**TASK REQUIREMENTS**: Search the records below for the word "Обеспечение". Copy each line where it occurs.
Top of DATA FOR THIS TASK
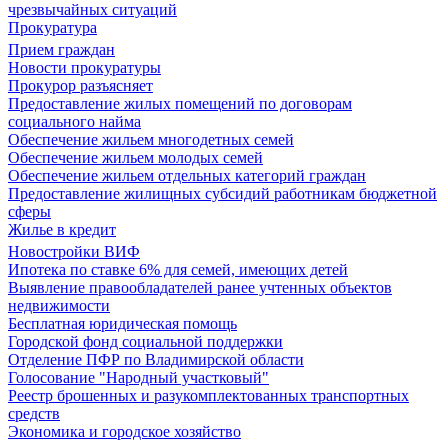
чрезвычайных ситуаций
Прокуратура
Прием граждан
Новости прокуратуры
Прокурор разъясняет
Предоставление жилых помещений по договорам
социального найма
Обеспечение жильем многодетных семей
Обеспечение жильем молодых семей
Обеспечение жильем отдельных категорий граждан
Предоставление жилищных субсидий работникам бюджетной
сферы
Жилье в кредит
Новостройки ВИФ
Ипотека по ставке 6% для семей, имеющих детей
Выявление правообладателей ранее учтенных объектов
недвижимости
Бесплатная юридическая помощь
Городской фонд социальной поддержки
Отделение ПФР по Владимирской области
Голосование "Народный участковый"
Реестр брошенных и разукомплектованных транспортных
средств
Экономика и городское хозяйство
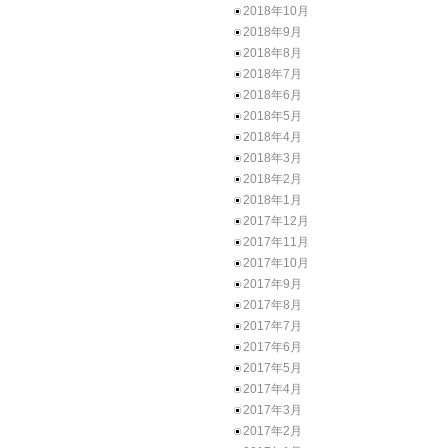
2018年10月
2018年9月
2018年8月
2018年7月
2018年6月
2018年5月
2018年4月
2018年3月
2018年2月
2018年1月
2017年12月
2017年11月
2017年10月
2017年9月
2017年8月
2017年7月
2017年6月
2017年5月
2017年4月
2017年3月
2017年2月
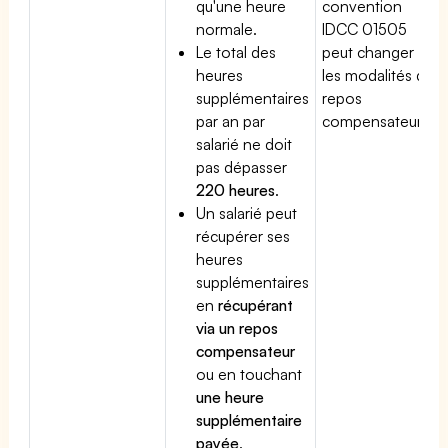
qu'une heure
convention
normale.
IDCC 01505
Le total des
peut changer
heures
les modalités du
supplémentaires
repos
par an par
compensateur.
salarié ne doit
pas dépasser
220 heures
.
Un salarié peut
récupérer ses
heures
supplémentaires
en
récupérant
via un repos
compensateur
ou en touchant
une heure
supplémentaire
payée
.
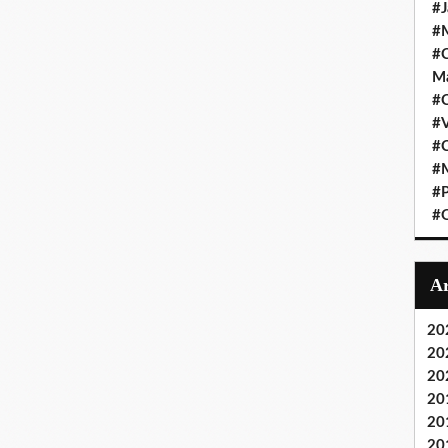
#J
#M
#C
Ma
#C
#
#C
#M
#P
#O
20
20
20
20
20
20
Bottom of DATA FOR THIS TASK
**SOLUTION TO THIS EXERCISE**:
Обеспечение жильем многодетных семей
Обеспечение жильем молодых семей
Обеспечение жильем отдельных категорий граждан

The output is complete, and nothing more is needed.